Dans le monde du sport et de l’entreprise, on évoque les absents, les laborieux, les artisans et les artistes.
- Les « absents » sont les personnes qui vont s’effacer quand une situation deviendra difficile, trop importante.
- Les « laborieux » sont ceux pour lesquels l’activité est compliquée. Ils peuvent y mettre de la bonne volonté mais cela ne suffira pas à obtenir le résultat escompté.
- Les « artisans » exécutent la tâche qui leur a été confiée avec précision et application.
- Les « artistes » aiment prendre des initiatives, inventés. ils sont extrêmement doués, talentueux.
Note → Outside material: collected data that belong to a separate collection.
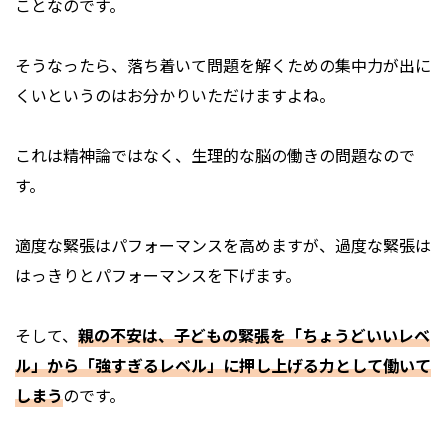
ことなのです。
そうなったら、落ち着いて問題を解くための集中力が出に
くいというのはお分かりいただけますよね。
これは精神論ではなく、生理的な脳の働きの問題なので
す。
適度な緊張はパフォーマンスを高めますが、過度な緊張は
はっきりとパフォーマンスを下げます。
そして、
親の不安は、子どもの緊張を「ちょうどいいレベ
ル」から「強すぎるレベル」に押し上げる力として働いて
しまう
のです。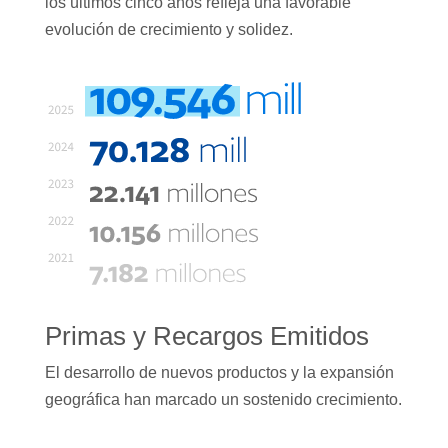
los últimos cinco años refleja una favorable
evolución de crecimiento y solidez.
Primas y Recargos Emitidos
El desarrollo de nuevos productos y la expansión
geográfica han marcado un sostenido crecimiento.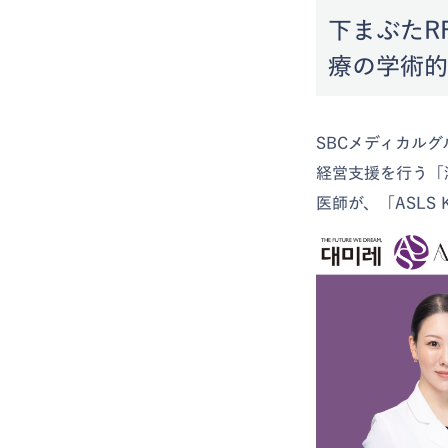
下まぶたR
療の学術的
SBCメディカル
経営支援を行う「
医師が、「ASLS K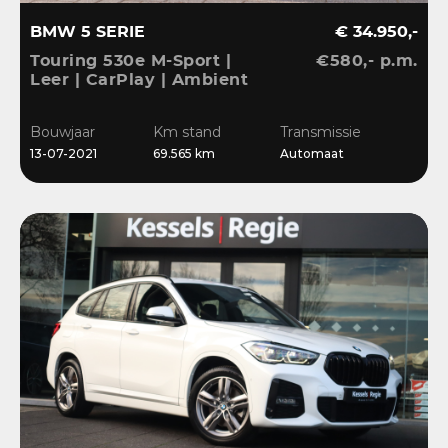
BMW 5 SERIE
€ 34.950,-
Touring 530e M-Sport |
€580,- p.m.
Leer | CarPlay | Ambient
| Stoelverwarming |
Sensoren | DAB | LED
Bouwjaar
Km stand
Transmissie
13-07-2021
69.565 km
Automaat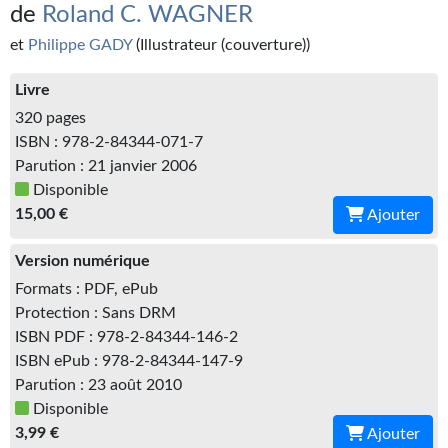
Kvasar
de
Roland C. WAGNER
et
Philippe GADY
(Illustrateur (couverture))
Pulps
Livre
Wotan
320 pages
Étoiles vives
ISBN : 978-2-84344-071-7
Parution : 21 janvier 2006
Yellow Submarine
Disponible
15,00 €
Ajouter
NUMÉRIQUE
Version numérique
Romans et recueils
Formats : PDF, ePub
Une Heure-Lumière
Protection : Sans DRM
ISBN PDF : 978-2-84344-146-2
Nouvelles
ISBN ePub : 978-2-84344-147-9
Parution : 23 août 2010
Bifrost
Disponible
Livres audio
3,99 €
Ajouter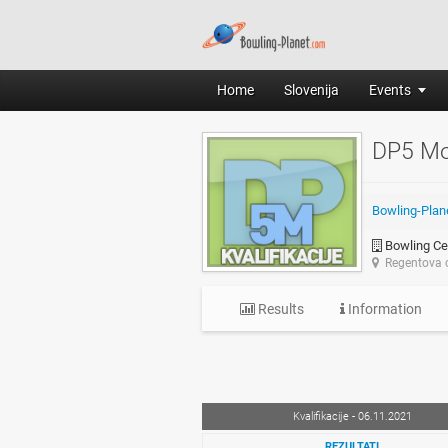
Home
Slovenija
Events
DP5 Mo
Bowling-Plan
Bowling Ce
Regentova c
Results
Information
Kvalifikacije - 06.11.2021
REZULTATI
Avec eux, le beau l’emporte sur la performance.
Nous pourrions en rester là mais le paragraphe ci-dessus n’aurait que peu d’intérêt.
Si les artistes et artisans donnent une véritable plus-value à l’entreprise ou à leur équipe sportive faut-il, pour autant, laisser de côté les deux autres « catégories » ?
S’intéresser aux craintes des « absents », déterminer avec eux ce qui leur permettrait de devenir artisan, en quoi les impliquer dans un projet faciliterait ce changement peut-être judicieux et formateur. Il serait, également, intéressant de modifier les tâches des « laborieux » afin de tirer parti de leur bonne volonté et de leur redonner confiance.
Comment transformer ces profils en leviers de performance collective ?
Dans une équipe sportive comme en entreprise, la performance ne dépend pas uniquement des meilleurs éléments, mais de la capacité du collectif à fonctionner ensemble malgré des niveaux de maturité, de confiance et de compétence différents.
Une erreur fréquente consiste à concentrer l’attention uniquement sur les « artistes » et les « artisans », en considérant les autres profils comme secondaires. Pourtant, une équipe réellement performante est celle qui sait faire évoluer chacun de ses membres au lieu de les écarter ou de les subir.
Les « absents » ne sont pas forcément désengagés par choix. Dans beaucoup de cas, ils ont déjà connu des situations d’échec, de pression excessive ou de manque de reconnaissance. Leur retrait est souvent une stratégie de protection. En leur donnant des rôles progressifs, clairs et sécurisants, il devient possible de réactiver leur engagement. Par exemple, en sport, cela peut passer par des objectifs simples et atteignables ; en entreprise, par des missions courtes avec un retour positif rapide.
Les « laborieux », eux, nécessitent surtout de la structuration. Leur volonté existe, mais elle n’est pas encore alignée avec les exigences du terrain. Pour ce type de profil, la clé est la simplification des tâches, la répétition, et surtout la valorisation des progrès, même minimes. Trop souvent, ces profils sont mis en difficulté en leur demandant d’atteindre directement un niveau de performance trop élevé, ce qui entraîne démotivation et perte de confiance.
Les « artisans » constituent le socle fiable du collectif. Ils assurent la continuité, la régularité et la stabilité. Mais même eux doivent être accompagnés pour éviter la routine ou la stagnation. Leur donner des responsabilités plus larges ou des rôles de transmission peut renforcer leur engagement et leur utilité dans le groupe.
Les « artistes », quant à eux, apportent l’imprévisibilité et la créativité. Cependant, leur liberté doit être canalisée dans un cadre clair pour éviter les déséquilibres collectifs. Lorsqu’ils sont bien intégrés, ils deviennent des catalyseurs de performance capables de faire basculer une situation.
L’enjeu global est donc de créer un environnement où chaque profil peut évoluer. Cela demande une lecture fine des individus, mais surtout une culture d’équipe orientée vers le développement plutôt que le jugement.
Apport de la préparation mentale dans la dynamique de progression
La préparation mentale joue un rôle central dans cette transformation. Elle permet de travailler sur les freins invisibles qui bloquent la progression : peur de mal faire, pression du regard des autres, manque de repères ou surcharge mentale.
Elle aide également à renforcer la capacité d’adaptation. Un individu n’est pas figé dans un profil : selon son contexte, son état émotionnel et son niveau de confiance, il peut évoluer rapidement. La préparation mentale permet justement de faciliter ces transitions.
Dans mon accompagnement, l’objectif est de créer des conditions favorables à cette évolution. Cela passe par la clarification des rôles, le renforcement de la confiance individuelle et la mise en place de routines mentales simples mais efficaces. L’idée n’est pas de transformer les personnes, mais de leur permettre d’exprimer leur potentiel réel dans un cadre adapté.